Some of course talk too much about the misbehavior of people on bike. Just as the woman on bike could be a symbol of arrogance and trouble in 1900, so to some today just about any person on bike is a threat to the social order in the 21st century.

The arrogance!
But we know better.

Update

Apparently it was in the air. BikePortland also has notes on scorching.
Postscript, September 4th, 2017

September 1st, 1917
Here's an interesting development! This hasn't seemed to be a common usage, though perhaps more instances will surface, but here's an example of a bike term being extended to automobiles. "Scorching" could be extended to describe autoist speeding and reckless driving.
RECKLESS MOTORISTS

When one complains of reckless driving of automobiles, many people take the easy going view that as 93 per cent of motorists are cautions drivers it is not worth while to take severe measures. It is probably true that not more than five percent could be called reckless. Yet five people can make things mighty uncomfortable and perilous for the other 95.

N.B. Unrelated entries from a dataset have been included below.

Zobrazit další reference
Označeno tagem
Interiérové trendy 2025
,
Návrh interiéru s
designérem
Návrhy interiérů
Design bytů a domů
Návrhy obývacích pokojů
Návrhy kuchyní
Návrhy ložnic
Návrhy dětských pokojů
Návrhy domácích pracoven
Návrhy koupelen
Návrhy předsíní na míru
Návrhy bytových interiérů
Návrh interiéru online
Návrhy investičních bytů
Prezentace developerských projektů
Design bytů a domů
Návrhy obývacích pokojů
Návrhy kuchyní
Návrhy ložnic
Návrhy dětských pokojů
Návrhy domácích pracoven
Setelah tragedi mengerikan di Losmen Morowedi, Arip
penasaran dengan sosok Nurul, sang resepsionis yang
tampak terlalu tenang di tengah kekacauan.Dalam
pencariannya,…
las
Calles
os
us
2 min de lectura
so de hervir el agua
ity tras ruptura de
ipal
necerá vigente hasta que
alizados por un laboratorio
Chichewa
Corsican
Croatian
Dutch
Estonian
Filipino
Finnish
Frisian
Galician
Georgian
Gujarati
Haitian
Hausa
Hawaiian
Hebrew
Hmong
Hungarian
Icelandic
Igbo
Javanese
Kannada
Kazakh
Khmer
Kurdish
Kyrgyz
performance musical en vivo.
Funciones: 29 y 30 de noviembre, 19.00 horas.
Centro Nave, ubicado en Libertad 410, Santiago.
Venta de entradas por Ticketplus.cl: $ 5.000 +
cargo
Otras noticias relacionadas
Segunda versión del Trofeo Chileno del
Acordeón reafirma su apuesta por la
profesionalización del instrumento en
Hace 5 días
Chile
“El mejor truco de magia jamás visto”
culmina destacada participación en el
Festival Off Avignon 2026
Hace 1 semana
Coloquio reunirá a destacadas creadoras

The number of accidents happening all the time is a warning. After one has been through a smash and has been laid up and had to pay hospital bills the thing begins to look serious.

One trouble is that in most places the local police dislike to enforce the law strictly, being fearful of making enemies. It is all right arresting thieves and drunks who have no friends. To file a complaint against some socially influential person, who never feels competent to drive until he has tucked away several highballs, is another proposition.

Yet public sentiment will support strict enforcement of tho law. The people of any neighborhood know who the speeders are. Let them notify some official who will complain to the mo tor licensing authorities. Those authorities have detectives on the trail of all alleged speeders.

This done, it is easy to secure evidence. Once a man gets the scorching habit he keep it up. He is not content, with any beggarly 25 miles an hour, but with a whoop he opens his throttle, regardless of obstructions to view and other traffic. Fines do not influence him. Juries are too good natured to jail him. Let him lose his operator 's license a year or two, and he will take notice and others like him also. - Pendleton Tribune.

1 comment:

Salem Breakfast on Bikes said...

Updated with a later note on automobile scorching, an interesting extension of the word's meaning from biking to car driving.